到达停车场,有专人在入口处接待,今宵跟着进了院子,江澈正与几位主演在荷塘边谈笑喂鱼,见她进门,几位都跟着看了过来。这里头无人识得今宵,几位瞥她一眼就又收回了视线,只有江澈笑着朝她招了招手。

见状,她小跑了两步上前,那样子看着殷切得很,不知道的,还以为她是江澈的小粉丝,谁料近了前,却听江澈说:“可算是把咱今老板给盼来了。听到这话,几位才重新将今宵打量。

有人对这“老板"称呼疑惑,正想让江澈介绍,今宵自己开了口,说是《牡丹夜宴图》的画师,“老板”这称呼都是他们私下叫着玩儿的。没有过分透露身份的必要,江澈也不多说,一伸手便揽过了今宵肩膀,一脸与有荣焉地冲他们说:“厉害吧?今老板今年才大二,画得一手好画。”有人搭了腔,说没想到那么精巧的设计竟是出自一位20岁的年轻姑娘之手,果然是人不可貌相。

江澈与她介绍,说眼前这位是电影的特别出演,郑嘉泽,郑先生,港城人,是虹影娱乐的二公子。

今宵礼貌与他握了手,这时候导演出来叫人,那语调听起来,像是片场要开机,几位主演的基因都因导演一句话而动,今宵便也跟着他们进了室内。导演知晓今宵身份,特地安排今宵与他同桌,席间时不时就要将话题引到今宵这里,说是杀青宴,但他们这一桌的聊天内容基本围绕今宵展开。她聊画展,导演便说手头有好场地、有优秀策展人,可以随时与她见面洽谈,包能满意。

她谈艺术商业化,郑公子立马表示有奢牌艺术家合作系列可以为她引荐,若是顺利谈下,又能助她身价大涨。

她说学业,又有人愿意帮她牵线某国画大师。他们那架势,像是只要今宵愿意,当晚就能捧她出道,手头有什么资源都想给她招呼上。

今宵觉得很有趣。

这桌上知晓她身份的人并不多,因导演对她殷勤,别人也趋之若鹜,压根儿不管她是什么人,实力又如何,只是生怕落人下风,赶不上攀龙附凤的好机会她怔怔想,在这样滔天的权势之下还能保持初心,沈先生真的很了不起。大半场说下来,今宵口干舌燥,也在心中暗暗感叹,沈先生的势,果然不是谁都能借,他这身份过分贵重,送上门来的资源都是顶级,倘若她的实力不能与之匹配,丢得可是沈先生的脸。

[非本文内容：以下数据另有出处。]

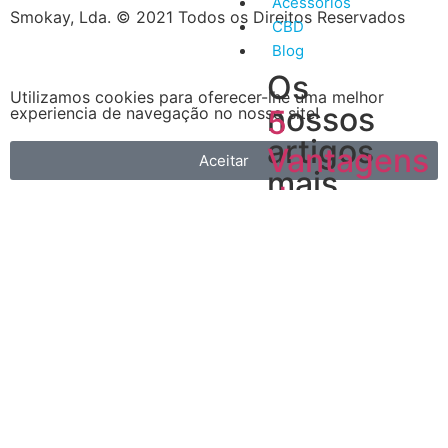
Acessórios
Smokay, Lda. © 2021 Todos os Direitos Reservados
CBD
Blog
Os
Utilizamos cookies para oferecer-lhe uma melhor
nossos
experiencia de navegação no nosso site!
5
artigos
Vantagens
Aceitar
mais
do
recentes
Vape
A
primeira
é
que
é
muito
mais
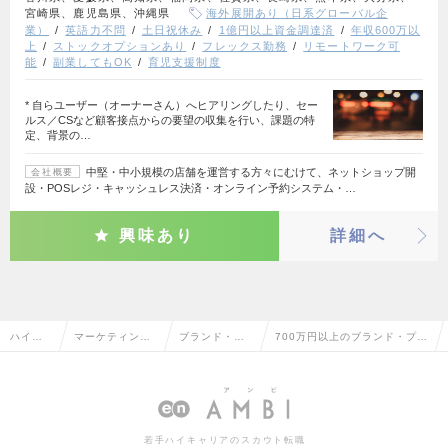
宮崎県、鹿児島県、沖縄県
海外展開あり（日系グローバル企
業）
英語力不問
土日祝休み
1億円以上資金調達済
年収600万以
上
ストックオプションあり
フレックス勤務
リモートワーク可
能
副業してもOK
育児支援制度
* 自らユーザー（オーナーさん）へヒアリングしたり、セー
ルス／CSなど顧客接点からの要望の収集を行い、課題の特
定、背景の…
中堅・中小規模の店舗を運営する方々にむけて、ネットショップ開
会社概要
設・POSレジ・キャッシュレス決済・オンライン予約システム・…
興味あり
詳細へ
ハイク
マーケティン
ブランド・プ
700万円以上のブランド・プロ
ラス求
グ・販促企画・
ロダクトマネ
ダクトマネージャーの転職・
人TOP
商品開発系
ージャー
求人情報一覧
若手ハイキャリアのスカウト転職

如何追随沈先生的脚步往前走,大概会是她的一生课题。去了趟洗手间出来,有人等在游廊宫灯下,宽大白T加浅色牛仔裤,再配几样精巧的首饰,很是清爽时尚的打扮,是方才的郑公子。今宵走过去,嗅到他身上的酒气,他眸色轻晃,如身后荷塘微漾的水,唇边扬起笑容:“今宵小姐,能一起散个步醒醒酒吗?”今宵眉棱轻轻蹙起,下意识摸一摸左手无名指,上次她将戒指扔出去之后,便没再挑到合眼的,以至于她和沈修齐的指间都空荡荡,这时候想要当着人的面转一转戒指表示拒绝,也不太方便了。她笑着说:“外头蚊子太多了,我怕咬,先进去啦。”说完她就要走,结果郑公子一个横步拦到她面前,酒气也跟着扑到她脸上,她猛地后退了一步。

“一起聊聊工作不好吗?”

今宵还是礼貌笑着,但语气已经降了温:“郑先生,聊工作自然是要在适合工作的时间和场景。"她看了眼游廊之外的静谧园景,“这大晚上还拖着人聊工作,不太合适吧?”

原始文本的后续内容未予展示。